Extracted page text data:
^^^^
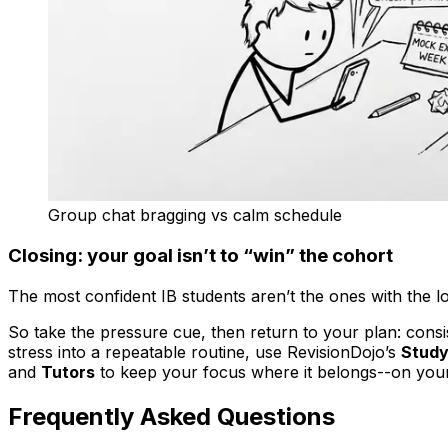
Group chat bragging vs calm schedule
Closing: your goal isn’t to “win” the cohort
The most confident IB students aren’t the ones with the lo
So take the pressure cue, then return to your plan: cons
stress into a repeatable routine, use RevisionDojo’s
Study
and
Tutors
to keep your focus where it belongs--on your
Frequently Asked Questions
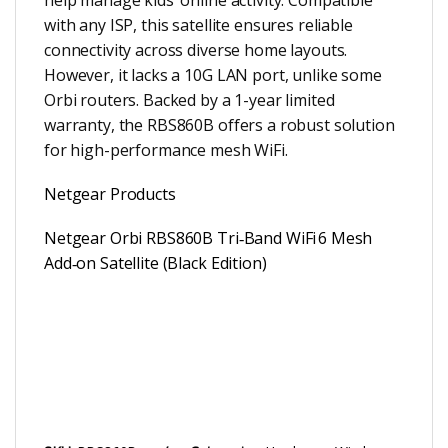
with any ISP, this satellite ensures reliable
connectivity across diverse home layouts.
However, it lacks a 10G LAN port, unlike some
Orbi routers. Backed by a 1-year limited
warranty, the RBS860B offers a robust solution
for high-performance mesh WiFi.
Netgear Products
Netgear Orbi RBS860B Tri‑Band WiFi 6 Mesh
Add‑on Satellite (Black Edition)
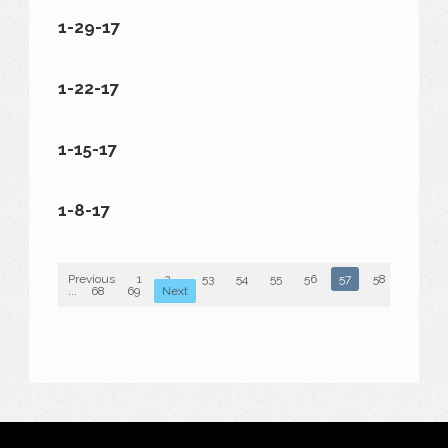
1-29-17
1-22-17
1-15-17
1-8-17
Previous
1
2
...
53
54
55
56
57
58
59
...
68
69
Next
^^^^
*Exercise:*
No pictures belong in the copy: reproduce exactly the lines above from the one that contains "Netgear Orbi RBS860B Tri‑Band WiFi 6 Mesh" through the last line of the entries.

*Response area:*
Netgear Orbi RBS860B Tri‑Band WiFi 6 Mesh
Add‑on Satellite (Black Edition)
1-29-17
1-22-17
1-15-17
1-8-17
Previous
1
2
...
53
54
55
56
57
58
59
...
68
69
Next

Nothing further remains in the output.